*ACTION ITEM*
Return only the lines starting at the line that contains "zgody na realizację" and ending with the final line of the listing; include both endpoints.
********
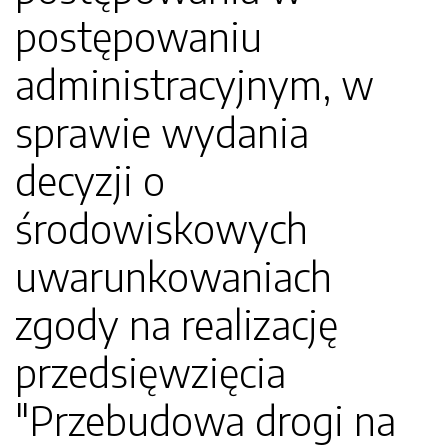
postępowaniu
administracyjnym, w
sprawie wydania
decyzji o
środowiskowych
uwarunkowaniach
zgody na realizację
przedsięwzięcia
"Przebudowa drogi na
********
*SOLUTION TO THIS TASK*
zgody na realizację
przedsięwzięcia
"Przebudowa drogi na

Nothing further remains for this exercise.